======== MATERIAL SHOWN

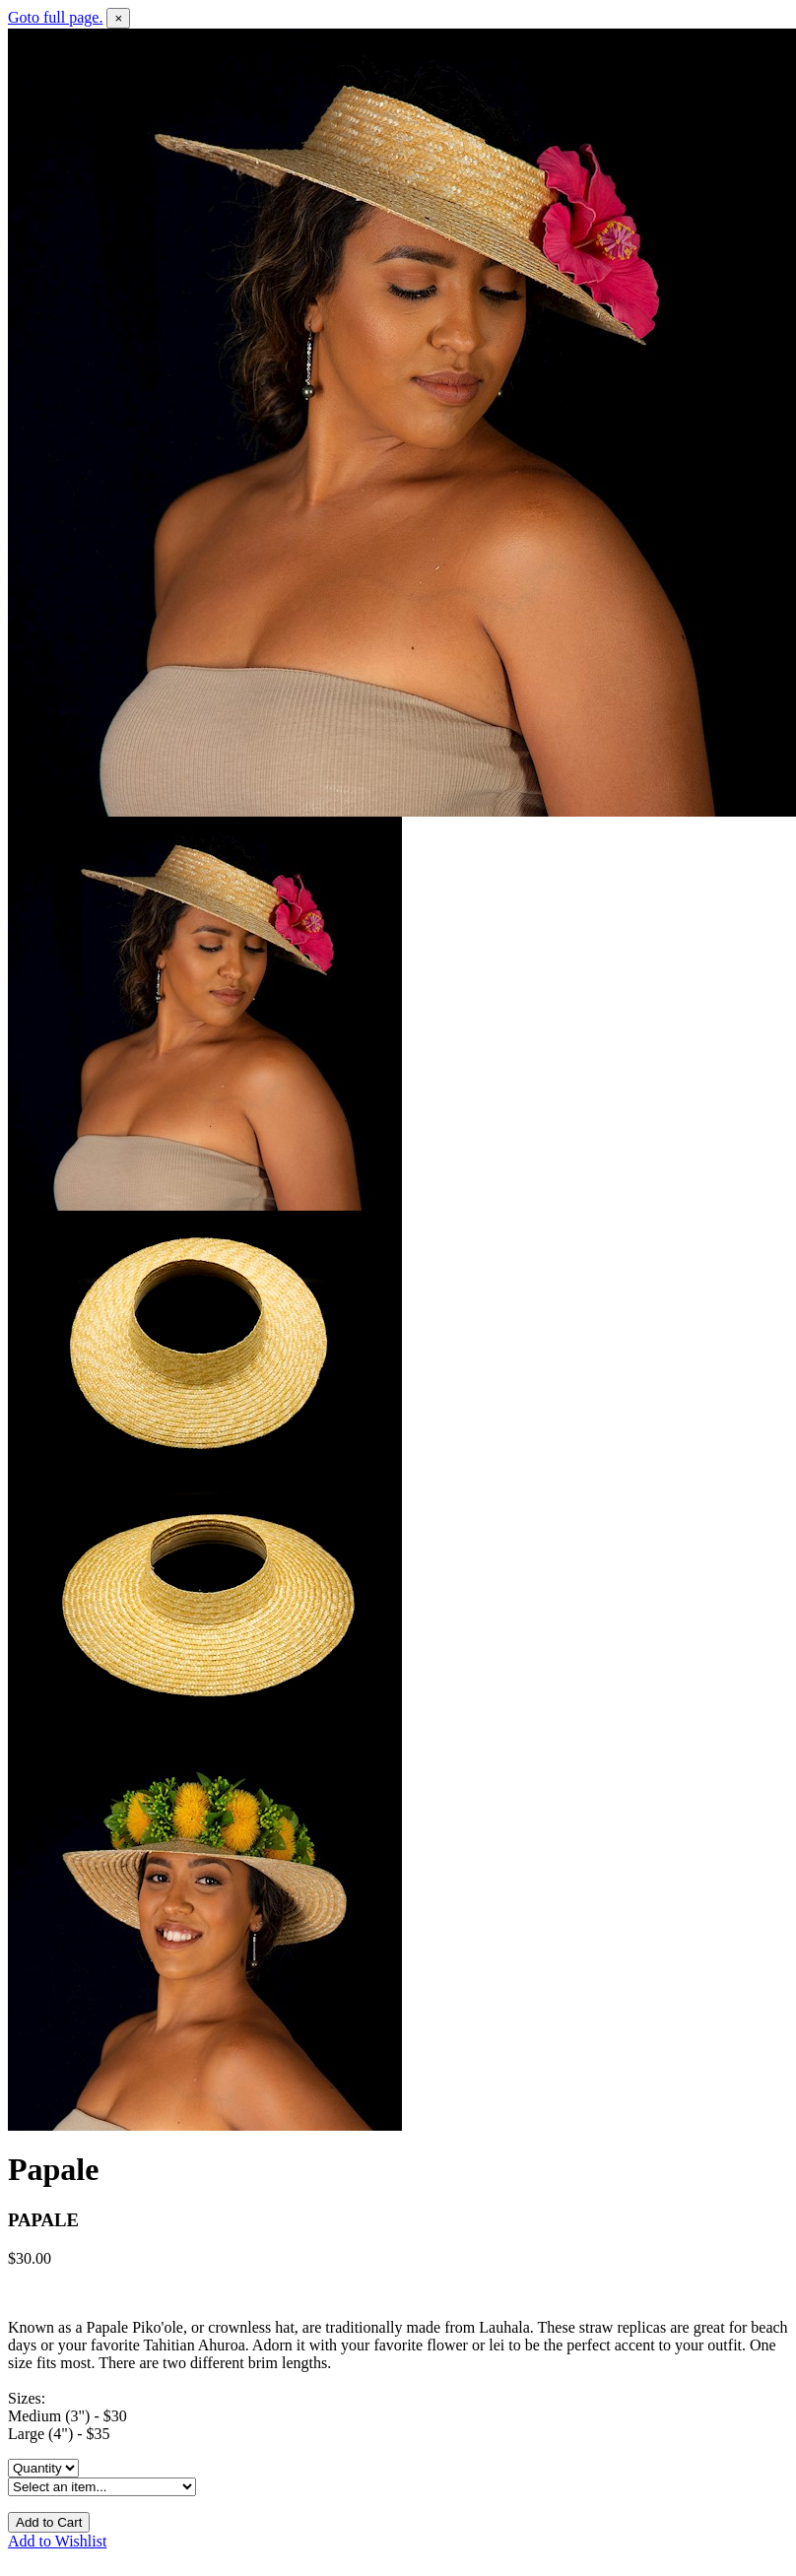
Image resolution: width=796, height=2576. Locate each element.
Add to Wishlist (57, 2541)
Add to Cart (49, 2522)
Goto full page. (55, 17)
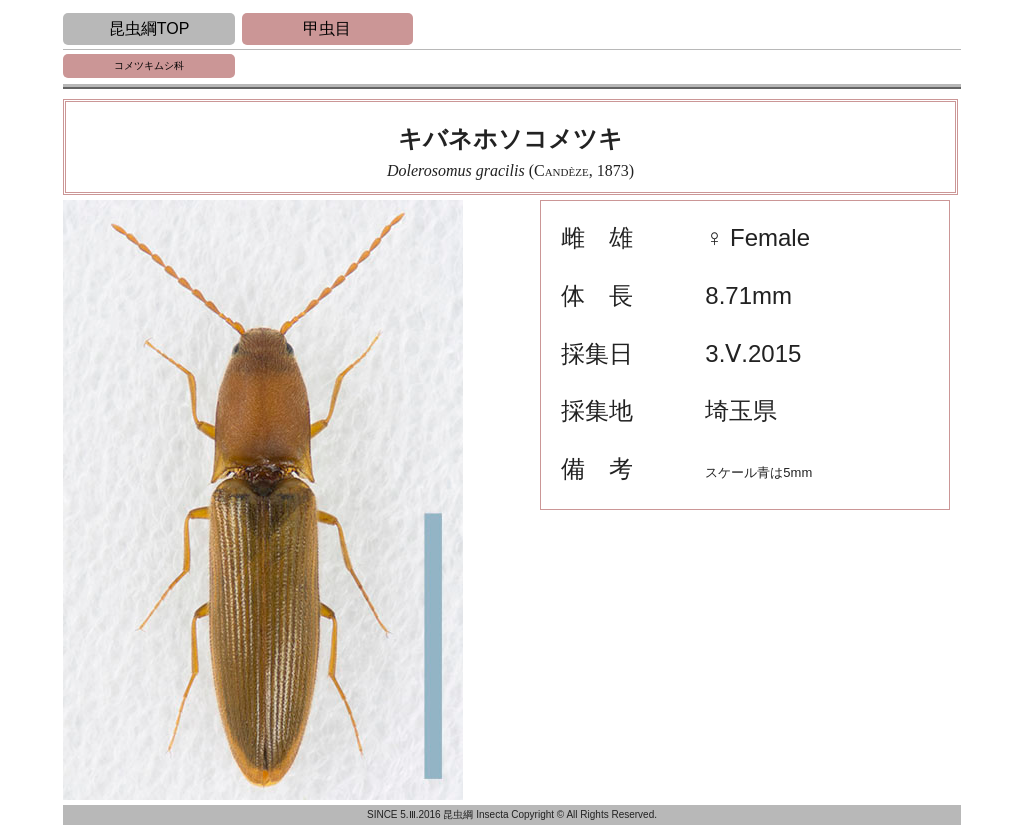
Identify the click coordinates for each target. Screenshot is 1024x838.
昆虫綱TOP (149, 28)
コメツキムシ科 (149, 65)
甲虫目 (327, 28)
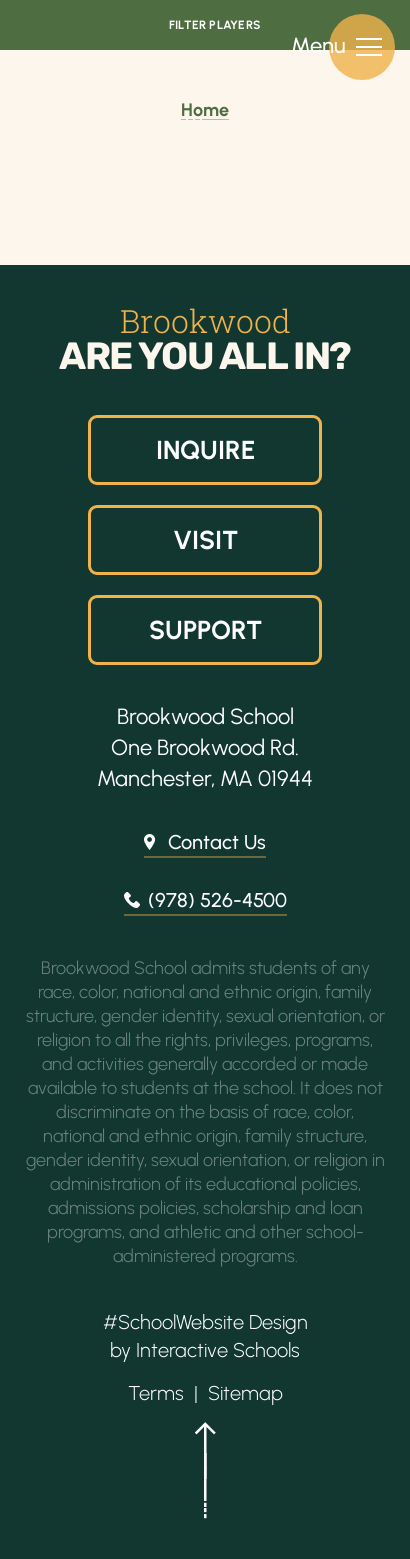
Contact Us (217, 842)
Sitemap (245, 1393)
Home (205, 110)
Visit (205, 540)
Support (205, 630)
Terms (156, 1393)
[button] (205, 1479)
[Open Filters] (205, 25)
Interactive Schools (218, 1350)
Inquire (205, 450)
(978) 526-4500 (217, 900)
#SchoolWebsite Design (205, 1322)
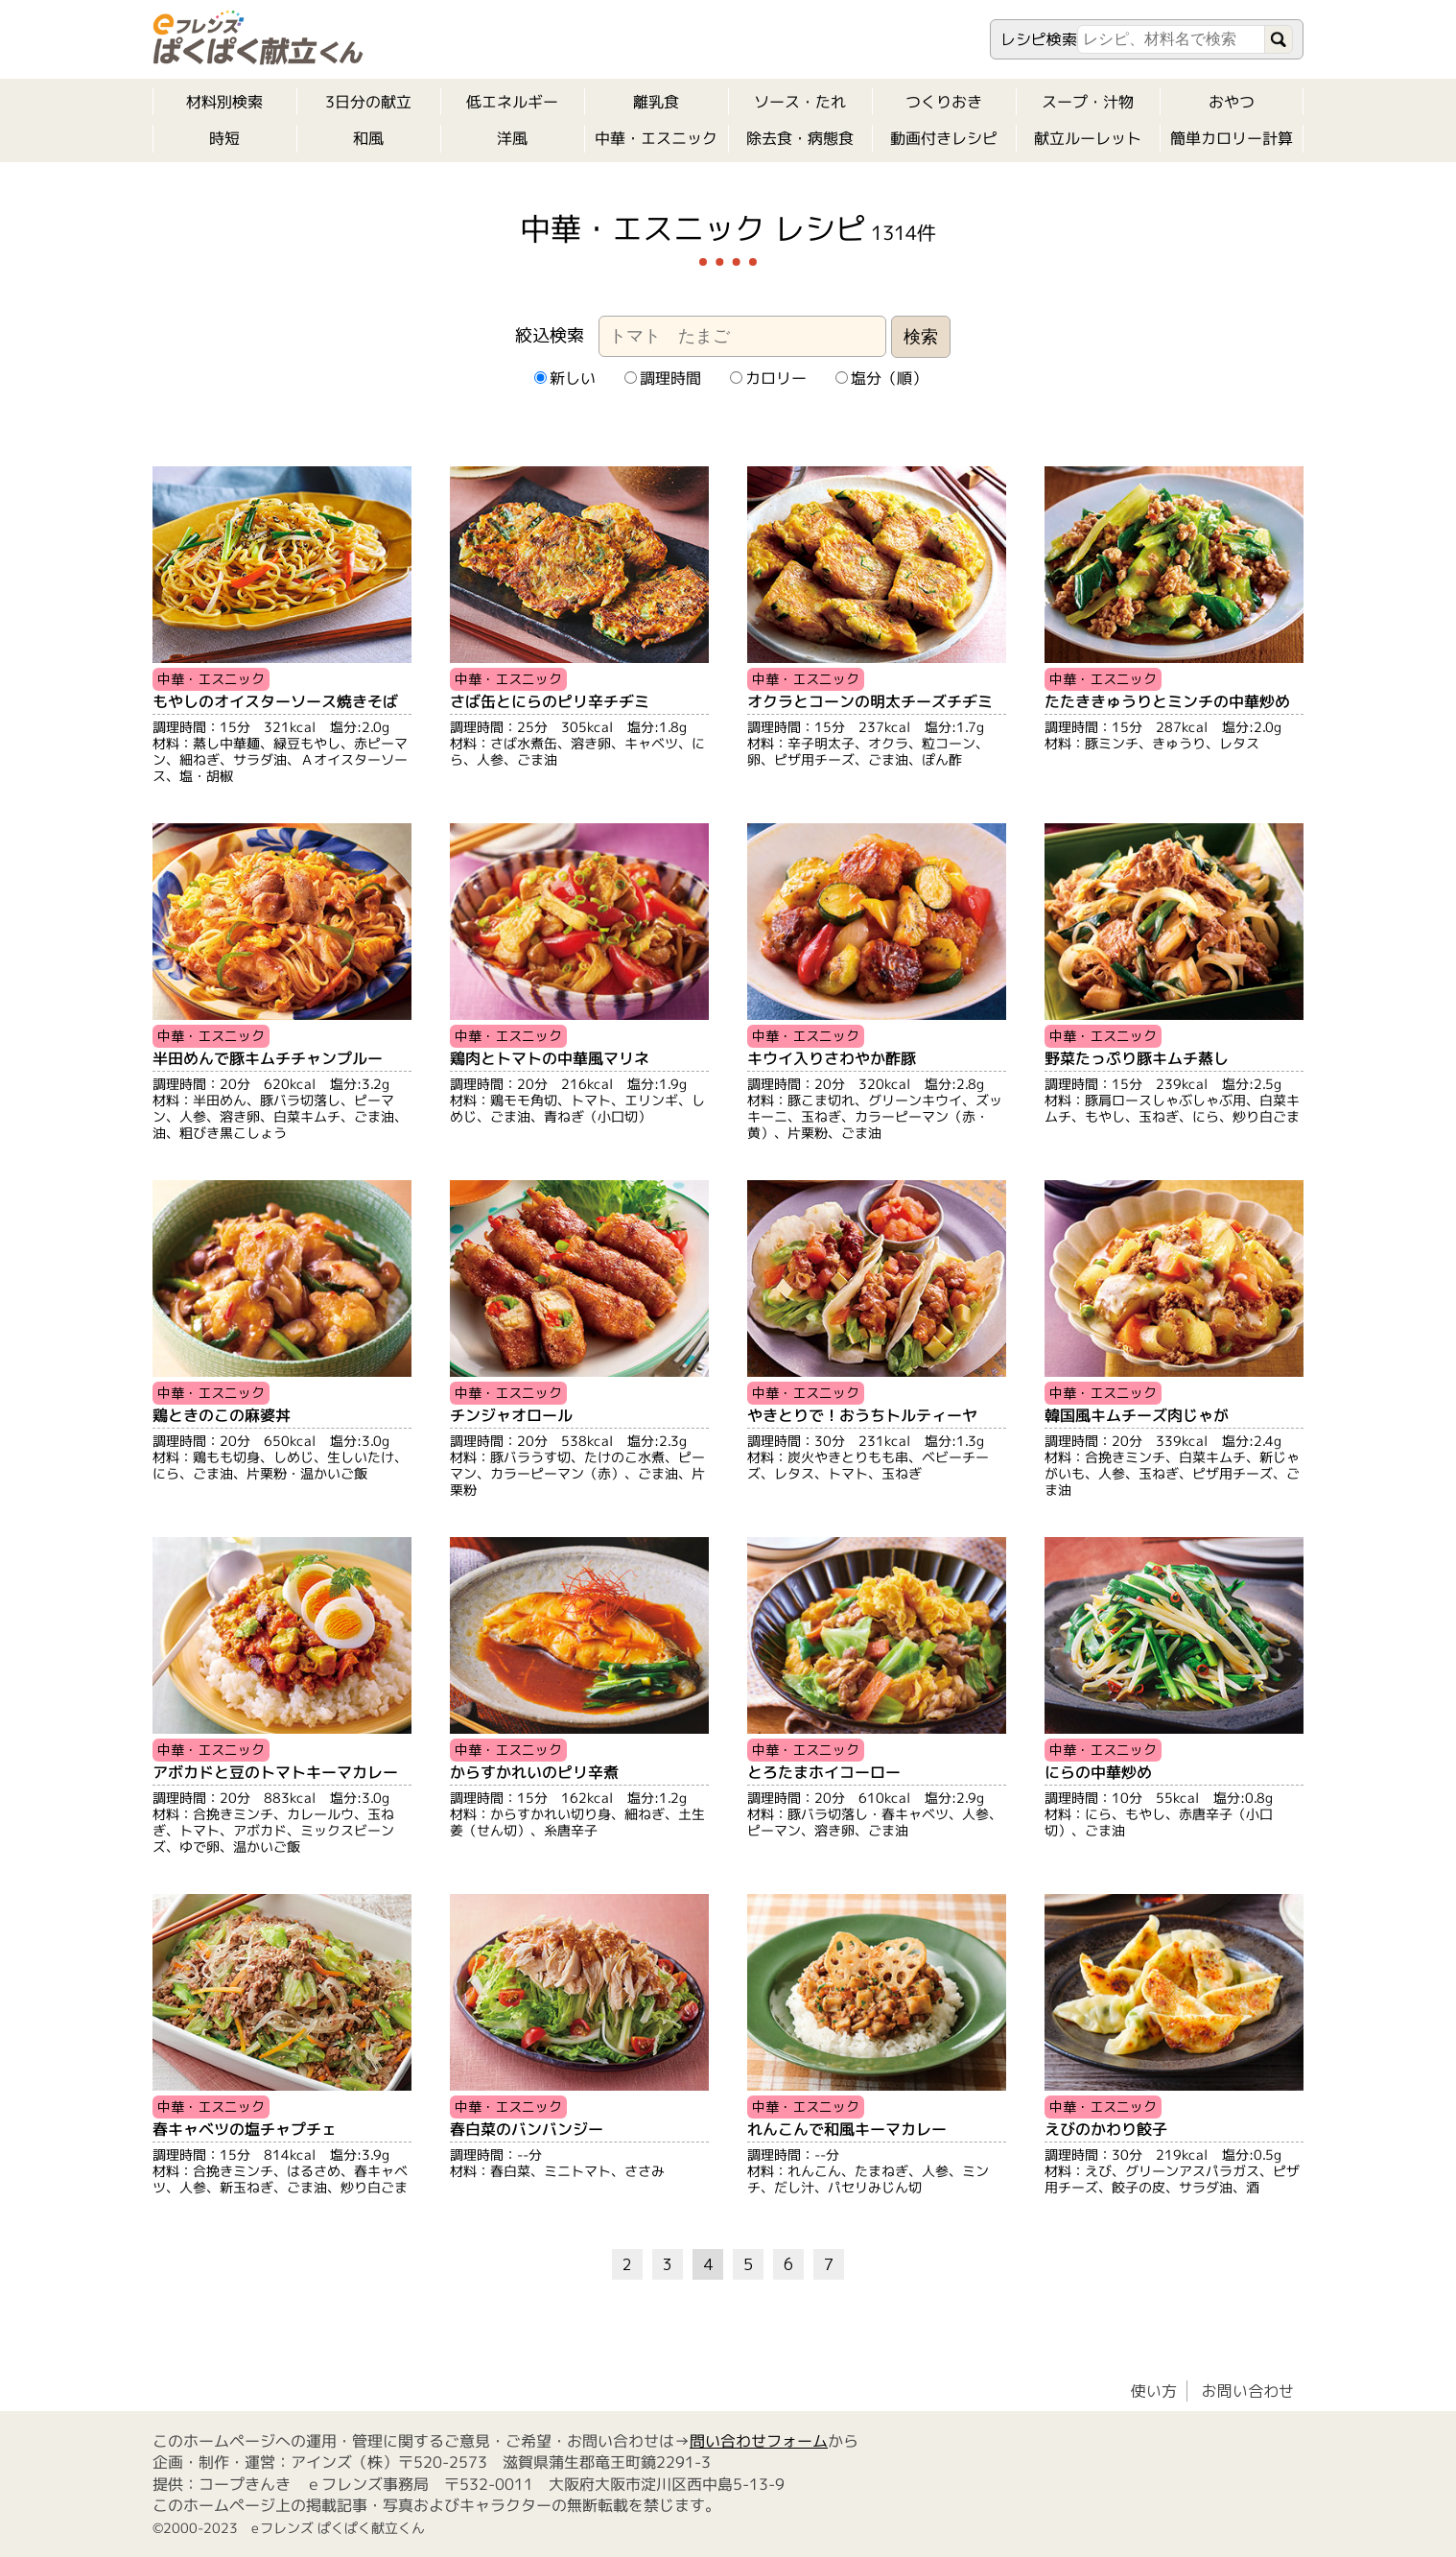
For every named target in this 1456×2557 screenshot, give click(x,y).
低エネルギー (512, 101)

================

YOUR GOAL:
Print exactly the line containing "Visit (205, 540)" and every line after it through the final line above, and leave all pictures out.

OUTPUT:
Visit (205, 540)
Support (205, 630)
Terms (156, 1393)
[button] (205, 1479)
[Open Filters] (205, 25)
Interactive Schools (218, 1350)
Inquire (205, 450)
(978) 526-4500 (217, 900)
#SchoolWebsite Design (205, 1322)
For every named target in this 1456×2557 screenshot, give click(x,y).
低エネルギー (512, 101)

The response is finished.